RISKS.ID – Sekretaris Jenderal Perserikatan Bangsa-Bangsa (PBB) Antonio Guterres mengecam keras serangan Amerika Serikat dan Israel ke Iran. Dia menilai peluang diplomasi dari perundingan nuklir yang sedang berjalan justru rusak dan “disia-siakan”.
Pernyataan itu disampaikan Guterres dalam pertemuan darurat Dewan Keamanan PBB di Markas PBB, New York, Sabtu waktu setempat. Serangan terjadi tak lama setelah putaran ketiga perundingan tak langsung antara Amerika Serikat dan Iran yang dimediasi Oman.
“Saya sangat menyesalkan peluang diplomasi ini telah disia-siakan,” kata Guterres dalam pernyataan resminya.
Padahal, menurutnya, pembicaraan teknis sudah dijadwalkan berlangsung di Wina, Austria, pekan depan. Pertemuan itu sedianya menjadi jembatan menuju babak lanjutan negosiasi politik antara Washington dan Teheran.
Guterres pun mendesak penghentian permusuhan secepatnya. Dia mengingatkan, jika konflik dibiarkan melebar, dampaknya akan sangat serius bagi warga sipil dan stabilitas kawasan Timur Tengah.
“Saya menyerukan deeskalasi dan penghentian permusuhan segera. Jika tidak, yang terjadi adalah konflik yang lebih luas dengan konsekuensi serius bagi warga sipil dan stabilitas kawasan,” tegasnya.
Sekjen PBB juga meminta seluruh negara anggota mematuhi hukum internasional dan Piagam PBB, melindungi warga sipil sesuai hukum humaniter internasional, serta menjamin keamanan fasilitas nuklir.
Sebagaimana diketahui, Sabtu pagi (28/2) waktu setempat, AS dan Israel melancarkan serangkaian serangan ke Iran, termasuk Teheran. Serangan itu menyebabkan kerusakan infrastruktur dan korban sipil. Iran kemudian membalas dengan rudal ke wilayah Israel serta fasilitas militer AS di kawasan.

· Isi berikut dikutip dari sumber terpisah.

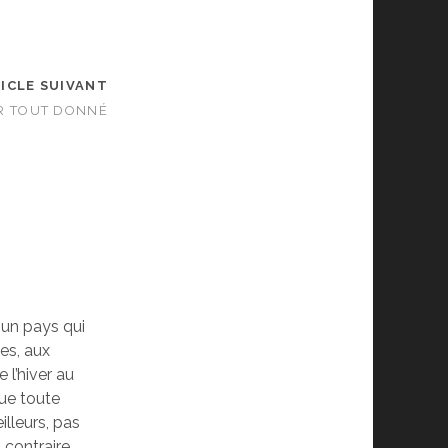
ICLE SUIVANT
IR TOUT DONNÉ
 un pays qui
es, aux
 l’hiver au
ue toute
illeurs, pas
 contraire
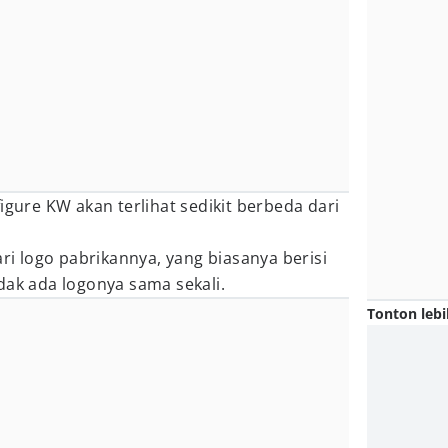
igure KW akan terlihat sedikit berbeda dari
ari logo pabrikannya, yang biasanya berisi
dak ada logonya sama sekali.
Tonton lebi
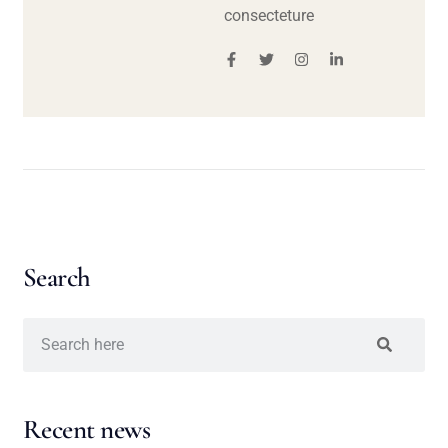
consecteture
Search
Recent news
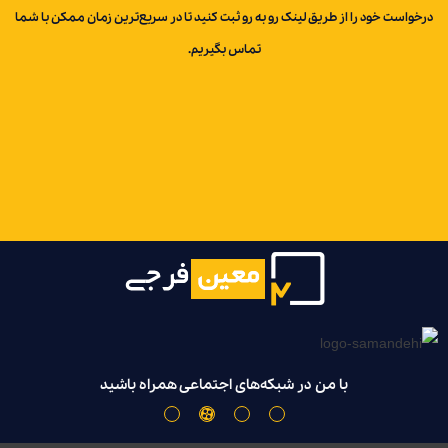
درخواست خود را از طریق لینک رو به رو ثبت کنید تا در سریع‌ترین زمان ممکن با شما
تماس بگیریم.
با من در شبکه‌های اجتماعی همراه باشید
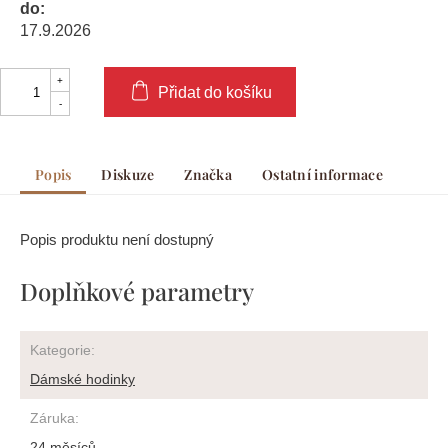
do:
17.9.2026
Přidat do košíku
Popis
Diskuze
Značka
Ostatní informace
Popis produktu není dostupný
Doplňkové parametry
Kategorie
:
Dámské hodinky
Záruka
:
24 měsíců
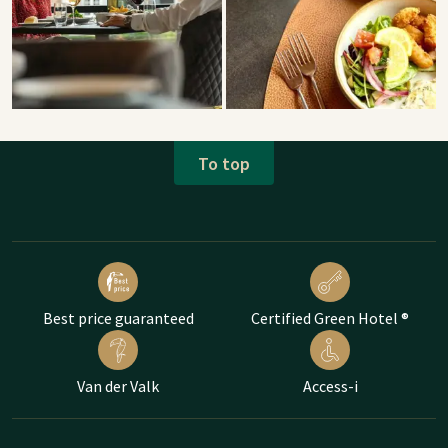
To top
Best price guaranteed
Certified Green Hotel ®
Van der Valk
Access-i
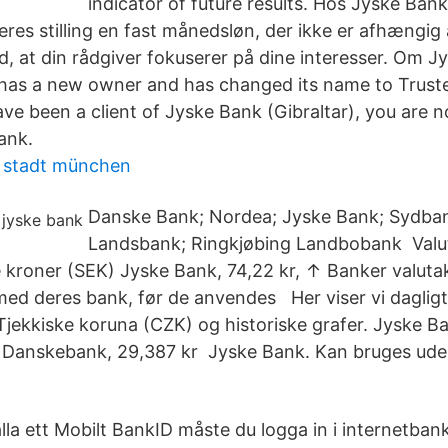
indicator of future results. Hos Jyske Ban
res stilling en fast månedsløn, der ikke er afhængig 
, at din rådgiver fokuserer på dine interesser. Om 
 has a new owner and has changed its name to Trust
e been a client of Jyske Bank (Gibraltar), you are n
ank.
 stadt münchen
Danske Bank; Nordea; Jyske Bank; Sydban
Landsbank; Ringkjøbing Landbobank Valu
e kroner (SEK) Jyske Bank, 74,22 kr, ↑ Banker valuta
med deres bank, før de anvendes Her viser vi daglig
Tjekkiske koruna (CZK) og historiske grafer. Jyske Ba
. Danskebank, 29,387 kr Jyske Bank. Kan bruges ude
älla ett Mobilt BankID måste du logga in i internetba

Pemimpin Tertinggi Iran Ayatollah Ali Khamenei dikonfirmasi gugur akibat serangan rudal tersebut. Pemerintah Iran pun menetapkan masa berkabung 40 hari dan libur nasional selama sepekan.
Sementara itu, Presiden AS Donald Trump dalam wawancara bersama CBS News bahkan berseloroh bahwa perundingan dengan Iran “akan semakin mudah dibanding hari sebelumnya” setelah tewasnya Khamenei.
Pernyataan itu makin menambah panas situasi yang sudah berada di ujung tanduk. Dunia kini menanti, apakah diplomasi masih punya ruang, atau justru konflik kian melebar.